World’s warming cities are making their own clouds
Natalie Theeuwes at the University of Reading in the UK studies the urban heat island, the term for what scientists have known for decades: cities tend to be hotter than surrounding countryside.
She’s looked at street grids, lakes and other features to better understand why. Now her team is saying what people in Paris or London might argue they already know, and it’s that life in the cities isn’t just warmer. It tends to be cloudier too. The clouds are related to the urban heat and the cities are essentially making their own cloudy skies, according to Theeuwes and a research team.
They published the results of their study in Nature npj Climate and Atmospheric Science in May, adding to critical knowledge in the context of climate change and global warming about cities and how heat will shape their future.
Right now there are 33 megacities on the planet, defined by the United Nations as cities or urban regions where more than 10 million people live. That’s expected to grow to 43 by 2030, especially in Asia and Africa. India’s New Delhi, for example, will pass Tokyo as the largest city on the planet by then.
So understanding how urban heat behaves is critical to climate response and adaptation, making the University of Reading research results an interesting find. The scientists looked at satellite data over Paris, where 11.8 million people live, and London with its 12.3 million people, to measure cloud cover. It was between five and 10 percentage points higher in the cities than in surrounding areas.

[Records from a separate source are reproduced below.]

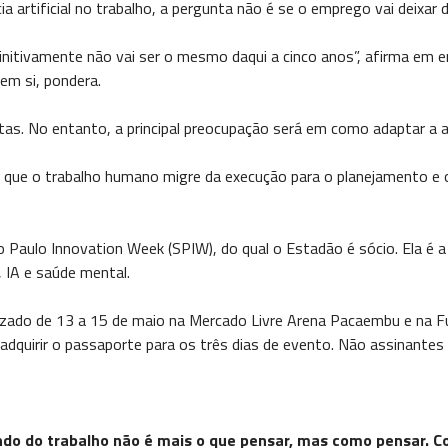
ia artificial no trabalho, a pergunta não é se o emprego vai deixar 
nitivamente não vai ser o mesmo daqui a cinco anos”, afirma em e
em si, pondera.
ntas. No entanto, a principal preocupação será em como adaptar a
m que o trabalho humano migre da execução para o planejamento e 
Paulo Innovation Week (SPIW), do qual o Estadão é sócio. Ela é a 
 IA e saúde mental.
lizado de 13 a 15 de maio na Mercado Livre Arena Pacaembu e na 
dquirir o passaporte para os três dias de evento. Não assinantes 
ndo do trabalho não é mais o que pensar, mas como pensar. Co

On the one hand, it would be reasonable to expect cities to be more dry and have fewer clouds because of all the concrete buildings, paved roads and other materials retaining the heat that’s linked to the island effect. Cities have more people, more emissions from buildings and vehicles, and a frequent lack of green space and available tree canopy. That usually means less moisture too.
What the scientists think happens in spring and summer months, though, is that the buildings release their heat during the afternoon and create meteorological turbulence that forces the limited moisture up into the sky. Then the clouds don’t dissipate the same way they might over a rural landscape.
“Therefore, urban areas are seen to directly affect weather phenomena besides temperature, impacting the city’s inhabitants,” they conclude, noting that in some ways the cities oddly behave much as forests do in holding their cloud cover.
What may come with that cloud cover is a layer of thermal protection that traps in the warmth, especially at night, because of a radiative forcing mechanism. Similar patterns have been seen in a number of cities.
Scientists find that overnight low temperatures are rising faster than they are in the daytime, with the hottest night ever recorded on the planet – in Oman at 42.6C – occurring just last June. It adds to concern that cities are getting less of a cool respite, and it’s one more reason why it’s important to understand urban heat, why cities appear to be making their own clouds, and how they contribute to impacts we may expect in the future.